### WHAT TO DO
The entire listing that follows must be repeated exactly, pictures excluded.

(GIVEN INFORMATION begins)

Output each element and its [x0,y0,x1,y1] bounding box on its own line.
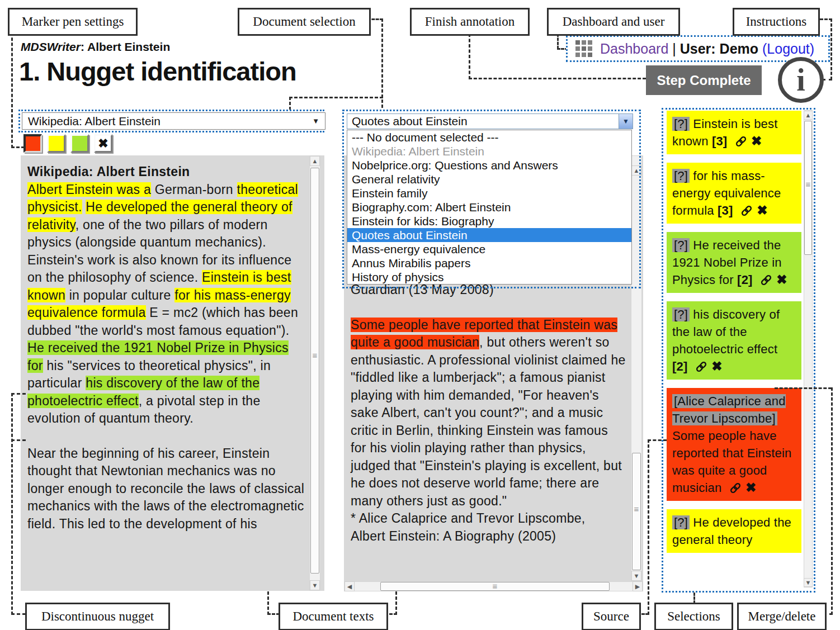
dropdown-option[interactable]: History of physics [347,270,631,284]
connector-discontinuous-nugget [11,393,26,395]
middle-document-text[interactable]: Guardian (13 May 2008) Some people have … [351,281,626,545]
nugget-card-list: [?] Einstein is best known [3] ✖[?] for … [667,111,801,561]
link-icon[interactable] [729,482,742,494]
dropdown-option[interactable]: Quotes about Einstein [347,228,631,242]
middle-document-dropdown-frame: Quotes about Einstein ▼ --- No document … [342,110,641,288]
callout-source: Source [582,603,641,630]
connector-source [648,439,667,441]
dropdown-option[interactable]: Nobelprice.org: Questions and Answers [347,158,631,172]
nugget-card[interactable]: [?] Einstein is best known [3] ✖ [667,111,801,154]
green-marker-button[interactable] [70,134,89,153]
scroll-left-icon[interactable]: ◀ [345,581,355,591]
left-document-dropdown-frame: Wikipedia: Albert Einstein ▼ [18,110,324,132]
middle-scrollbar-thumb[interactable]: ≡ [632,453,641,570]
red-marker-button[interactable] [23,134,42,153]
selections-scrollbar-thumb[interactable]: ≡ [804,121,812,255]
clear-marker-button[interactable]: ✖ [94,134,112,153]
nugget-card[interactable]: [?] He developed the general theory [667,509,801,553]
left-document-paragraph-2: Near the beginning of his career, Einste… [27,445,305,533]
dropdown-option[interactable]: Biography.com: Albert Einstein [347,200,631,214]
delete-nugget-icon[interactable]: ✖ [711,359,722,373]
scroll-down-icon[interactable]: ▼ [631,571,641,581]
merge-count: [2] [672,359,688,373]
source-line: Albert Einstein: A Biography (2005) [351,528,626,546]
callout-selections: Selections [654,603,733,630]
merge-count: [3] [712,134,728,148]
dropdown-option[interactable]: Wikipedia: Albert Einstein [347,144,631,158]
left-document-paragraph: Albert Einstein was a German-born theore… [27,181,305,428]
left-scrollbar-thumb[interactable]: ≡ [310,168,319,574]
callout-dashboard-and-user: Dashboard and user [547,8,680,36]
callout-instructions: Instructions [733,8,820,36]
marker-pen-toolbar: ✖ [23,134,112,153]
left-document-dropdown[interactable]: Wikipedia: Albert Einstein ▼ [22,112,325,130]
page-title: 1. Nugget identification [19,56,296,87]
link-icon[interactable] [740,205,753,217]
nugget-card[interactable]: [Alice Calaprice and Trevor Lipscombe] S… [667,388,801,501]
scroll-up-icon[interactable]: ▲ [310,156,320,166]
mdswriter-annotation-screen: Marker pen settings Document selection F… [0,0,840,630]
dashboard-link[interactable]: Dashboard [600,41,668,56]
dropdown-option[interactable]: --- No document selected --- [347,130,631,144]
connector-finish-annotation [469,34,470,79]
link-icon[interactable] [695,361,708,373]
middle-horizontal-thumb[interactable]: ≡ [380,582,610,591]
dropdown-option[interactable]: General relativity [347,172,631,186]
app-title: MDSWriter: Albert Einstein [21,40,170,54]
delete-nugget-icon[interactable]: ✖ [776,272,787,287]
plain-text: in popular culture [65,288,174,302]
scroll-up-icon[interactable]: ▲ [804,111,813,120]
scroll-right-icon[interactable]: ▶ [633,581,643,591]
connector-merge-delete [775,387,832,389]
connector-document-selection [289,97,383,98]
chevron-down-icon: ▼ [312,117,319,125]
connector-document-texts [267,613,280,615]
delete-nugget-icon[interactable]: ✖ [745,480,756,495]
delete-nugget-icon[interactable]: ✖ [757,203,767,217]
callout-marker-pen-settings: Marker pen settings [8,8,138,36]
connector-discontinuous-nugget [11,393,13,615]
plain-text: , but others weren't so enthusiastic. A … [351,335,626,508]
logout-link[interactable]: (Logout) [762,41,814,56]
scroll-down-icon[interactable]: ▼ [310,580,320,590]
nugget-card[interactable]: [?] He received the 1921 Nobel Prize in … [667,232,801,293]
nugget-card[interactable]: [?] his discovery of the law of the phot… [667,301,801,380]
dropdown-option[interactable]: Einstein for kids: Biography [347,214,631,228]
middle-document-dropdown-value: Quotes about Einstein [352,115,468,128]
link-icon[interactable] [759,274,773,286]
connector-selections [693,593,695,604]
middle-document-dropdown[interactable]: Quotes about Einstein ▼ [347,113,633,129]
merge-count: [3] [718,203,733,217]
info-icon[interactable]: i [778,57,824,103]
connector-finish-annotation [469,78,646,79]
dropdown-option[interactable]: Einstein family [347,186,631,200]
plain-text: German-born [151,182,237,197]
left-document-text[interactable]: Wikipedia: Albert Einstein Albert Einste… [27,163,305,533]
chevron-down-icon: ▼ [622,117,629,125]
document-dropdown-list: --- No document selected ---Wikipedia: A… [347,130,632,285]
middle-document-paragraph: Some people have reported that Einstein … [351,316,626,510]
step-complete-button[interactable]: Step Complete [646,65,762,95]
connector-source [648,439,649,615]
connector-discontinuous-nugget [11,613,26,615]
link-icon[interactable] [734,135,748,148]
user-name: Demo [720,41,758,56]
yellow-highlight: Albert Einstein was a [27,182,151,197]
nugget-card[interactable]: [?] for his mass-energy equivalence form… [667,163,801,224]
callout-document-selection: Document selection [238,8,371,36]
yellow-marker-button[interactable] [47,134,65,153]
dropdown-button[interactable]: ▼ [619,114,633,129]
delete-nugget-icon[interactable]: ✖ [751,134,762,148]
nugget-source-chip: [?] [672,307,690,321]
dropdown-option[interactable]: Annus Mirabilis papers [347,256,631,270]
user-label: User: [680,41,716,56]
scroll-down-icon[interactable]: ▼ [804,578,813,587]
nugget-source-chip: [?] [672,515,690,529]
connector-document-selection [289,97,291,110]
source-line: * Alice Calaprice and Trevor Lipscombe, [351,510,626,528]
separator: | [672,41,676,56]
nugget-source-chip: [?] [672,169,690,183]
dashboard-grid-icon[interactable] [575,40,592,57]
dropdown-option[interactable]: Mass-energy equivalence [347,242,631,256]
callout-discontinuous-nugget: Discontinuous nugget [25,603,170,630]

(GIVEN INFORMATION ends)

### RESPONSE AREA
Output each element and its [x0,y0,x1,y1] bounding box on its own line.
dropdown-option[interactable]: History of physics [347,270,631,284]
connector-discontinuous-nugget [11,393,26,395]
middle-document-text[interactable]: Guardian (13 May 2008) Some people have … [351,281,626,545]
nugget-card-list: [?] Einstein is best known [3] ✖[?] for … [667,111,801,561]
link-icon[interactable] [729,482,742,494]
dropdown-option[interactable]: Quotes about Einstein [347,228,631,242]
middle-document-dropdown-frame: Quotes about Einstein ▼ --- No document … [342,110,641,288]
callout-source: Source [582,603,641,630]
connector-source [648,439,667,441]
dropdown-option[interactable]: Nobelprice.org: Questions and Answers [347,158,631,172]
nugget-card[interactable]: [?] Einstein is best known [3] ✖ [667,111,801,154]
green-marker-button[interactable] [70,134,89,153]
scroll-left-icon[interactable]: ◀ [345,581,355,591]
left-document-dropdown-frame: Wikipedia: Albert Einstein ▼ [18,110,324,132]
middle-scrollbar-thumb[interactable]: ≡ [632,453,641,570]
red-marker-button[interactable] [23,134,42,153]
selections-scrollbar-thumb[interactable]: ≡ [804,121,812,255]
clear-marker-button[interactable]: ✖ [94,134,112,153]
nugget-card[interactable]: [?] He developed the general theory [667,509,801,553]
left-document-paragraph-2: Near the beginning of his career, Einste… [27,445,305,533]
dropdown-option[interactable]: Biography.com: Albert Einstein [347,200,631,214]
delete-nugget-icon[interactable]: ✖ [711,359,722,373]
scroll-down-icon[interactable]: ▼ [631,571,641,581]
merge-count: [2] [672,359,688,373]
source-line: Albert Einstein: A Biography (2005) [351,528,626,546]
callout-selections: Selections [654,603,733,630]
merge-count: [3] [712,134,728,148]
dropdown-option[interactable]: Wikipedia: Albert Einstein [347,144,631,158]
left-document-paragraph: Albert Einstein was a German-born theore… [27,181,305,428]
left-scrollbar-thumb[interactable]: ≡ [310,168,319,574]
callout-dashboard-and-user: Dashboard and user [547,8,680,36]
callout-instructions: Instructions [733,8,820,36]
marker-pen-toolbar: ✖ [23,134,112,153]
left-document-dropdown[interactable]: Wikipedia: Albert Einstein ▼ [22,112,325,130]
page-title: 1. Nugget identification [19,56,296,87]
link-icon[interactable] [740,205,753,217]
nugget-card[interactable]: [Alice Calaprice and Trevor Lipscombe] S… [667,388,801,501]
scroll-up-icon[interactable]: ▲ [310,156,320,166]
mdswriter-annotation-screen: Marker pen settings Document selection F… [0,0,840,630]
dashboard-link[interactable]: Dashboard [600,41,668,56]
dropdown-option[interactable]: --- No document selected --- [347,130,631,144]
connector-finish-annotation [469,34,470,79]
link-icon[interactable] [695,361,708,373]
middle-horizontal-thumb[interactable]: ≡ [380,582,610,591]
dropdown-option[interactable]: General relativity [347,172,631,186]
app-title: MDSWriter: Albert Einstein [21,40,170,54]
delete-nugget-icon[interactable]: ✖ [776,272,787,287]
plain-text: in popular culture [65,288,174,302]
scroll-up-icon[interactable]: ▲ [804,111,813,120]
scroll-right-icon[interactable]: ▶ [633,581,643,591]
connector-merge-delete [775,387,832,389]
connector-document-selection [289,97,383,98]
chevron-down-icon: ▼ [312,117,319,125]
connector-document-texts [267,613,280,615]
delete-nugget-icon[interactable]: ✖ [745,480,756,495]
delete-nugget-icon[interactable]: ✖ [757,203,767,217]
callout-marker-pen-settings: Marker pen settings [8,8,138,36]
connector-discontinuous-nugget [11,393,13,615]
plain-text: , but others weren't so enthusiastic. A … [351,335,626,508]
logout-link[interactable]: (Logout) [762,41,814,56]
scroll-down-icon[interactable]: ▼ [310,580,320,590]
nugget-card[interactable]: [?] He received the 1921 Nobel Prize in … [667,232,801,293]
nugget-card[interactable]: [?] his discovery of the law of the phot… [667,301,801,380]
dropdown-option[interactable]: Einstein for kids: Biography [347,214,631,228]
middle-document-dropdown-value: Quotes about Einstein [352,115,468,128]
link-icon[interactable] [759,274,773,286]
connector-selections [693,593,695,604]
middle-document-dropdown[interactable]: Quotes about Einstein ▼ [347,113,633,129]
merge-count: [3] [718,203,733,217]
info-icon[interactable]: i [778,57,824,103]
connector-finish-annotation [469,78,646,79]
dropdown-option[interactable]: Einstein family [347,186,631,200]
plain-text: German-born [151,182,237,197]
left-document-text[interactable]: Wikipedia: Albert Einstein Albert Einste… [27,163,305,533]
chevron-down-icon: ▼ [622,117,629,125]
document-dropdown-list: --- No document selected ---Wikipedia: A… [347,130,632,285]
middle-document-paragraph: Some people have reported that Einstein … [351,316,626,510]
step-complete-button[interactable]: Step Complete [646,65,762,95]
connector-source [648,439,649,615]
connector-discontinuous-nugget [11,613,26,615]
link-icon[interactable] [734,135,748,148]
user-name: Demo [720,41,758,56]
yellow-highlight: Albert Einstein was a [27,182,151,197]
nugget-card[interactable]: [?] for his mass-energy equivalence form… [667,163,801,224]
callout-document-selection: Document selection [238,8,371,36]
yellow-marker-button[interactable] [47,134,65,153]
dropdown-button[interactable]: ▼ [619,114,633,129]
delete-nugget-icon[interactable]: ✖ [751,134,762,148]
nugget-source-chip: [?] [672,307,690,321]
dropdown-option[interactable]: Annus Mirabilis papers [347,256,631,270]
user-label: User: [680,41,716,56]
scroll-down-icon[interactable]: ▼ [804,578,813,587]
nugget-source-chip: [?] [672,515,690,529]
connector-document-selection [289,97,291,110]
source-line: * Alice Calaprice and Trevor Lipscombe, [351,510,626,528]
separator: | [672,41,676,56]
nugget-source-chip: [?] [672,169,690,183]
dashboard-grid-icon[interactable] [575,40,592,57]
dropdown-option[interactable]: Mass-energy equivalence [347,242,631,256]
callout-discontinuous-nugget: Discontinuous nugget [25,603,170,630]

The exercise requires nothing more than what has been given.